## Provided data
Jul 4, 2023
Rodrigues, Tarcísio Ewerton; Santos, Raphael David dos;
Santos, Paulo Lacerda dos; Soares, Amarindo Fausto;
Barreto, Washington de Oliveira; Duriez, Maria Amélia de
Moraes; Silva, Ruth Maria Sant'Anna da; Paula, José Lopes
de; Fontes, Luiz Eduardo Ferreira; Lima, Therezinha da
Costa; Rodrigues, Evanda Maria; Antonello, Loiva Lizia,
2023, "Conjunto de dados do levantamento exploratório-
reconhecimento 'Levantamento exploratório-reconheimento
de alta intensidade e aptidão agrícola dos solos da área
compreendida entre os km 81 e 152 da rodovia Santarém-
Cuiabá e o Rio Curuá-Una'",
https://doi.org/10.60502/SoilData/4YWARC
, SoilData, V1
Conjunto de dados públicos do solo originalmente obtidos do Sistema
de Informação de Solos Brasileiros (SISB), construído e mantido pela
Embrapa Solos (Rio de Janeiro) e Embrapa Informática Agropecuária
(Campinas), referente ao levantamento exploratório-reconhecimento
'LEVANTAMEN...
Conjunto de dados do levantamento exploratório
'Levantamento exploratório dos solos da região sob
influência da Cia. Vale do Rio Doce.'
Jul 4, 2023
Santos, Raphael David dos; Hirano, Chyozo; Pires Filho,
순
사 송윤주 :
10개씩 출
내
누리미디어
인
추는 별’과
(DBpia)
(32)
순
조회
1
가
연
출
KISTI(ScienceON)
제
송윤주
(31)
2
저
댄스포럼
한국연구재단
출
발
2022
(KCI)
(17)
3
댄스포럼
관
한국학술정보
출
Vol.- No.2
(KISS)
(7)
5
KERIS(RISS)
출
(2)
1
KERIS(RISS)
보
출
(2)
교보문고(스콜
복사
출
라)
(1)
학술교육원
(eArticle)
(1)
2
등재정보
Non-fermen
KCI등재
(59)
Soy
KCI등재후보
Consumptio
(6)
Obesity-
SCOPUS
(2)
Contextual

## Your task
Print every line of the records exactly. Omit nothing.

## Written answer
Jul 4, 2023
Rodrigues, Tarcísio Ewerton; Santos, Raphael David dos;
Santos, Paulo Lacerda dos; Soares, Amarindo Fausto;
Barreto, Washington de Oliveira; Duriez, Maria Amélia de
Moraes; Silva, Ruth Maria Sant'Anna da; Paula, José Lopes
de; Fontes, Luiz Eduardo Ferreira; Lima, Therezinha da
Costa; Rodrigues, Evanda Maria; Antonello, Loiva Lizia,
2023, "Conjunto de dados do levantamento exploratório-
reconhecimento 'Levantamento exploratório-reconheimento
de alta intensidade e aptidão agrícola dos solos da área
compreendida entre os km 81 e 152 da rodovia Santarém-
Cuiabá e o Rio Curuá-Una'",
https://doi.org/10.60502/SoilData/4YWARC
, SoilData, V1
Conjunto de dados públicos do solo originalmente obtidos do Sistema
de Informação de Solos Brasileiros (SISB), construído e mantido pela
Embrapa Solos (Rio de Janeiro) e Embrapa Informática Agropecuária
(Campinas), referente ao levantamento exploratório-reconhecimento
'LEVANTAMEN...
Conjunto de dados do levantamento exploratório
'Levantamento exploratório dos solos da região sob
influência da Cia. Vale do Rio Doce.'
Jul 4, 2023
Santos, Raphael David dos; Hirano, Chyozo; Pires Filho,
순
사 송윤주 :
10개씩 출
내
누리미디어
인
추는 별’과
(DBpia)
(32)
순
조회
1
가
연
출
KISTI(ScienceON)
제
송윤주
(31)
2
저
댄스포럼
한국연구재단
출
발
2022
(KCI)
(17)
3
댄스포럼
관
한국학술정보
출
Vol.- No.2
(KISS)
(7)
5
KERIS(RISS)
출
(2)
1
KERIS(RISS)
보
출
(2)
교보문고(스콜
복사
출
라)
(1)
학술교육원
(eArticle)
(1)
2
등재정보
Non-fermen
KCI등재
(59)
Soy
KCI등재후보
Consumptio
(6)
Obesity-
SCOPUS
(2)
Contextual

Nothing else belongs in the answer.